- Theatrical release poster
- Directed by: Robert Wise
- Screenplay by: Terence Brennan
- Story by: Allan A. Goldstein Tony Mark
- Produced by: Stuart Benjamin
- Starring: Jason Gedrick; Troy Beyer; Eddie Velez; Tisha Campbell;
- Cinematography: Theo van de Sande
- Music by: Michael Kamen David A. Stewart
- Distributed by: New Visions Pictures
- Release date: March 17, 1989;
- Running time: 95 minutes
- Country: United States
- Language: English
- Budget: $7–8 million
- Box office: $2,043,889

= Rooftops (film) =

Rooftops is a 1989 American crime and dance musical drama film directed by Robert Wise, which follows the misadventures of two homeless teenagers in Manhattan.

Rooftops was the last theatrical motion picture directed by Wise and the second of his films about poor young New Yorkers, the first being the famous West Side Story.

==Plot==
Squeak, the main character's best friend has tagged the wrong place and a local crew of misfits seeks to teach him a lesson. A chase ensues through the streets of New York City, through abandoned buildings and on rooftops. Squeak is finally cornered before his best friend and the film's main hero, T, comes to his rescue. The rest of the film focuses on T and his group of friends, among them a reformed prostitute, a young woman, and a deaf basketball player.

T is famous among the neighbourhood for taking place in a dance called "combat" in which "combatants" attempt to force each other off of a square fighting surface through only intimidation, no contact is allowed. T falls in love with Elana and she reciprocates his feelings. T is also exposed to Capoeira, which he naturally compares to his own fighting style.

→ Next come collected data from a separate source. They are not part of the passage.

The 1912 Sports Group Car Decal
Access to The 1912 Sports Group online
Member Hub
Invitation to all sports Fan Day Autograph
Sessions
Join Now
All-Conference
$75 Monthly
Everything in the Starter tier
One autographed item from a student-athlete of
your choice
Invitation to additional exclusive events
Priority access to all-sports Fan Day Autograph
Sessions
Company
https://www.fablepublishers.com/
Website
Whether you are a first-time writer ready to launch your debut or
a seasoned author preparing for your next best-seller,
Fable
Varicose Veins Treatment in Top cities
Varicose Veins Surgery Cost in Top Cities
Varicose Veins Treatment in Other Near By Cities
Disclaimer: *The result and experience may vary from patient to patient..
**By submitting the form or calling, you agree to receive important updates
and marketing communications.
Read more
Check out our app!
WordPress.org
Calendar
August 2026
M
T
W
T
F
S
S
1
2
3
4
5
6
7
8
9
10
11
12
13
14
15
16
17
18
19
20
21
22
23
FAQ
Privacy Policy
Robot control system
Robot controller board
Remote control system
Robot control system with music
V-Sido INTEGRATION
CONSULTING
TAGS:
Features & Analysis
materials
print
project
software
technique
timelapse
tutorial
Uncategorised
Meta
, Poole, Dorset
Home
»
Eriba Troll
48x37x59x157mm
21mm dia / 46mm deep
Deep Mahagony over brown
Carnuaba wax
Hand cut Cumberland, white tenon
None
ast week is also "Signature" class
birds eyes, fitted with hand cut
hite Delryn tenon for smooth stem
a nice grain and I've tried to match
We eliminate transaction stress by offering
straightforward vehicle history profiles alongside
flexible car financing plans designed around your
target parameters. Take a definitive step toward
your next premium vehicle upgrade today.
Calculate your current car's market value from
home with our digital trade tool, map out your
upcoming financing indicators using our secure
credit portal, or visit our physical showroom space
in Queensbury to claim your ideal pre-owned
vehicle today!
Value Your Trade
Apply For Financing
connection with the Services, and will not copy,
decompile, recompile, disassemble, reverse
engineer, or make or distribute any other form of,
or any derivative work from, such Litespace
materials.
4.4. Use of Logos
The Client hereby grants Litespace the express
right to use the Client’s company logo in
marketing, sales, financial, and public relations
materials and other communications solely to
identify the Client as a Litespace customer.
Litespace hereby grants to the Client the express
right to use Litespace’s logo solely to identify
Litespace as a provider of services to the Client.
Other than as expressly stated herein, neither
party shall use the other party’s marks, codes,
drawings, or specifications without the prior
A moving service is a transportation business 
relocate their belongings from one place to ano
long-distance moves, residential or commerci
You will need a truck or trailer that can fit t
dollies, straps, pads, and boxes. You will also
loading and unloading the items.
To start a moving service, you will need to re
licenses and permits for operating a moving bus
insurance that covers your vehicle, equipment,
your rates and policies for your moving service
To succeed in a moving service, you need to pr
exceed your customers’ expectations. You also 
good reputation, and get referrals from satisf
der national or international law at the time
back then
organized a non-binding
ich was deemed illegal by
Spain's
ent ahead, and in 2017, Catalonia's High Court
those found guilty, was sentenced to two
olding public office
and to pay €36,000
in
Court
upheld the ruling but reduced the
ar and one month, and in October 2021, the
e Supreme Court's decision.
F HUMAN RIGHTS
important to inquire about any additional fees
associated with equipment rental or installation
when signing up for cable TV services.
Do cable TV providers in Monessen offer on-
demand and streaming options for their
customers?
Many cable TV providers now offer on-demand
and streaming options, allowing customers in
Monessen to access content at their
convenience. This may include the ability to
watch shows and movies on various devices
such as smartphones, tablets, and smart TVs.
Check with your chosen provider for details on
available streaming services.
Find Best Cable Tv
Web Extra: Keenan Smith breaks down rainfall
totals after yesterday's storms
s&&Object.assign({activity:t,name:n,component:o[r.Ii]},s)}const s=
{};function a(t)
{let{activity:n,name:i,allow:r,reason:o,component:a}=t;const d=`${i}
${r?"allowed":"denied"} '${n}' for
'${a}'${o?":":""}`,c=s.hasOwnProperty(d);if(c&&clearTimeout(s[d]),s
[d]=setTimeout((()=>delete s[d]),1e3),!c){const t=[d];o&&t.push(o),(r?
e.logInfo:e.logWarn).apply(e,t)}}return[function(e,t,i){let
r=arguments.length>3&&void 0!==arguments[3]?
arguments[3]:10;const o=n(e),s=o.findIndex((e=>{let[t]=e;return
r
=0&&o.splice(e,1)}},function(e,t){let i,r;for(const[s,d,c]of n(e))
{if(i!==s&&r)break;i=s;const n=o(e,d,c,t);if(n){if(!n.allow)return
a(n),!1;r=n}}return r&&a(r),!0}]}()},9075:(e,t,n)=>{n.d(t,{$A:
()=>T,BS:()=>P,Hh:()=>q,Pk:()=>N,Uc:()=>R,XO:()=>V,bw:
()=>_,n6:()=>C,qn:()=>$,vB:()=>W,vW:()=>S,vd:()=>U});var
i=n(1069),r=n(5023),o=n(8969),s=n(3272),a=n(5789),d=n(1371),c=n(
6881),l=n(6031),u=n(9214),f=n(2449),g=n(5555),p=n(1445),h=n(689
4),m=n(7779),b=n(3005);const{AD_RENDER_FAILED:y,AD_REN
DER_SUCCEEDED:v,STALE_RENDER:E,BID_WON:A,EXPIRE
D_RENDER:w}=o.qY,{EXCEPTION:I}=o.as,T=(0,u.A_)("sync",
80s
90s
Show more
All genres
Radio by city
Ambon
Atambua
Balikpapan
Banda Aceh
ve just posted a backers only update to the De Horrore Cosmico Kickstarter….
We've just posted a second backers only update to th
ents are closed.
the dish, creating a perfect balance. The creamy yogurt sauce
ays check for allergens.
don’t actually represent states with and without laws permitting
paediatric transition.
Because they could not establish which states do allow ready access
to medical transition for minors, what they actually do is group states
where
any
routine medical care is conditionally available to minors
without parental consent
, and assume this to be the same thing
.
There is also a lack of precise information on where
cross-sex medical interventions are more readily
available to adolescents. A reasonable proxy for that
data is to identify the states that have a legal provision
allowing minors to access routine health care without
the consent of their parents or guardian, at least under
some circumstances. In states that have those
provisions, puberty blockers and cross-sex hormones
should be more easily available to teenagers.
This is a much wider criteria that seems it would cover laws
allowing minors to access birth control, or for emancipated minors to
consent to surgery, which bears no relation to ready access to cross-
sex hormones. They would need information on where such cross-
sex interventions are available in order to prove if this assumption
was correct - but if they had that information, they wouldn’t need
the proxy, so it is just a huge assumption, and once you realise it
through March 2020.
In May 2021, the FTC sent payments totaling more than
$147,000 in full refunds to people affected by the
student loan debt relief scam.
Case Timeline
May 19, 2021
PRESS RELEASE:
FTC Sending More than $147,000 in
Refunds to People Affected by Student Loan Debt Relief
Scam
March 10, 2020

The main antagonists are a group of drug dealers who are slowly taking over the city's abandoned buildings, stringing out the local youth and establishing themselves as the law of the streets. Squeak crosses the drug dealers and pays for it with his life. The rest of the movie follows T and his friends quest for redemption at the hands of the drug dealers, and ends in a climactic rooftop battle.

==Cast==
- Jason Gedrick as "T"
- Troy Beyer as Elena
- Eddie Velez as "Lobo"
- Tisha Campbell as Amber
- Alexis Cruz as "Squeak"
- Allen Payne as Kadim
- Steve Love as Jackie "Sky"
- Rafael Baez as Raphael
- Jaime Tirelli as Officer Rivera
- Luis Guzmán as Martinez
- Millie Tirelli as Squeak's Mother
- Robert LaSardo as "Blade"
- Jay Boryea as Willie
- Rockets Redglare as Carlos
- Edouard DeSoto as Angelo
- John Canada Terrell as Junkie Cop
- Bruce Smolanoff as "Bones"
- Paul Herman as Jimmy
- Edythe Jason as Lois
- Lauren Tom as Audry
- Stuart Rudin as Wino
- Coley Wallace as Lester
- Herb Kerr as Jorge
- Peter Lopez as "Burn"
- Kurt Lott as "Zit"
- Jed James as "X"

==Critical reception==
The film was not well-received by critics. The film has a composite score of 10% on Rotten Tomatoes from 20 reviews. Roger Ebert opined that the film was unrealistic and sugarcoated the grim realities facing homeless teenagers.

==Soundtrack==
The music credits included the title song "Rooftops" performed by Jeffrey Osborne, "Avenue D," performed by Etta James, featuring David A. Stewart, and Bullet Proof Heart, written and produced by Grace Jones.

==Home media release==
Rooftops was first released on VHS and Laserdisc in 1989 by International Video Entertainment.

Platinum Disc released the film onto DVD in 2002, but the DVD was in full screen and did not contain any bonus material. That DVD has since been discontinued.

The current DVD is a double feature release with A Midsummer Night's Rave.